I was excited to practice unplugging during the week of Thanksgiving. The idea of media taking over our free time has been a topic that I have been thinking about a lot. Since I have been teaching full time and starting graduate school, I rarely have time to scroll through my phone. Yet, I find myself grabbing for my phone as soon as I do not have a paper in front of me to grade or an assignment to create. This creates very little peace and quiet in my life. I am constantly working towards the next thing on my to do list or filling my free time with mindless information on my phone. Where was there time with face to face communication with people I loved, or even just a time for my brain to day dream? This is where unplugging saved me.
The first goal that I wanted to make for myself was unplugging before and after sleep. This is a key time where I find myself reaching for my phone to update on Twitter, Snapchat, Instagram or texts that I cannot get to during my school day. I really would like to focus this time away from the blinding light of my phone and take time to reflect or spend time with my fiance. I have read articles about how this light before bed or in the morning can really play with your sleep patterns. Sleeping is not my problem, since I am usually in a state of exhaustion, but I think just the way my mind wanders before and after sleep is affected by what I am viewing in the media during this mindless scrolling. For example: I find myself having nightmares about Donald Trump becoming president after reading a Twitter article update. The past week, I made sure to put away my phone and it was really nice! An hour before bed I either watched TV (this is a rare activity for me!) or flipped through a magazine, and took time to read a book I have not been able to pick up since last summer! The morning was relaxing. I spent time drinking coffee, watching the news, and going through a quick sun salutation to start my day. To be honest, at first I could not keep my phone down for the full hour. Yet, when I was home in New York later in the week, it was easier to break the habit. I plan to try to incorporate this more into my daily routine.

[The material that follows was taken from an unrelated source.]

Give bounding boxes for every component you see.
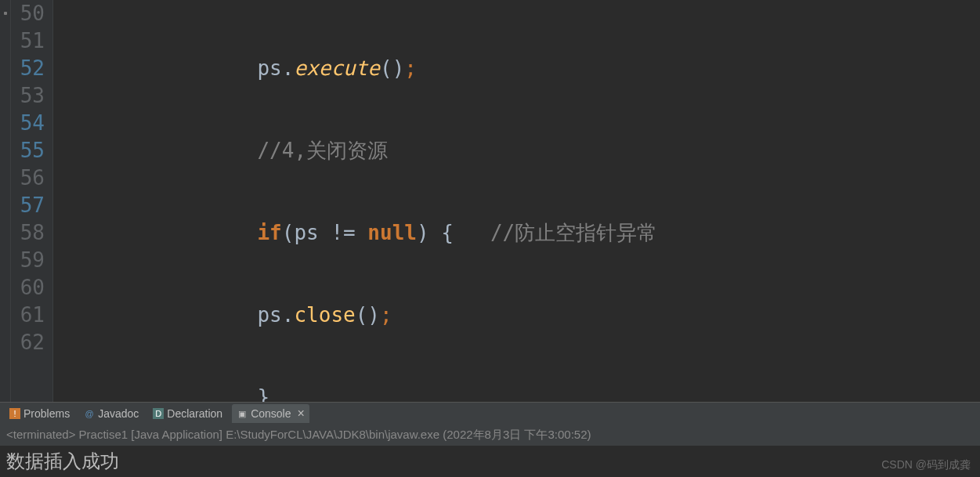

The time that I spent on Thanksgiving unplugged was nice. I will be honest, I did not spend the whole day unplugged, but most of the time I was home visiting with family I was mindful to keep my phone away from me. I became more aware at how much others around me were on their phone. Whether I was with friends or family, I noticed conversations were being lost when they got out their phone during a chat. Although, there were also times where a phone was helpful. Times where we were wondering about where to go to eat, where that store was in the plaza, or what time the movie we wanted to see was, we just immediately went to our phone. It has become such habit, that I never thought of it is a tool that I needed in these situations. I think that this time without my phone has allowed me to realize how reliant I am with it, and ways that I can try to be without it moving on.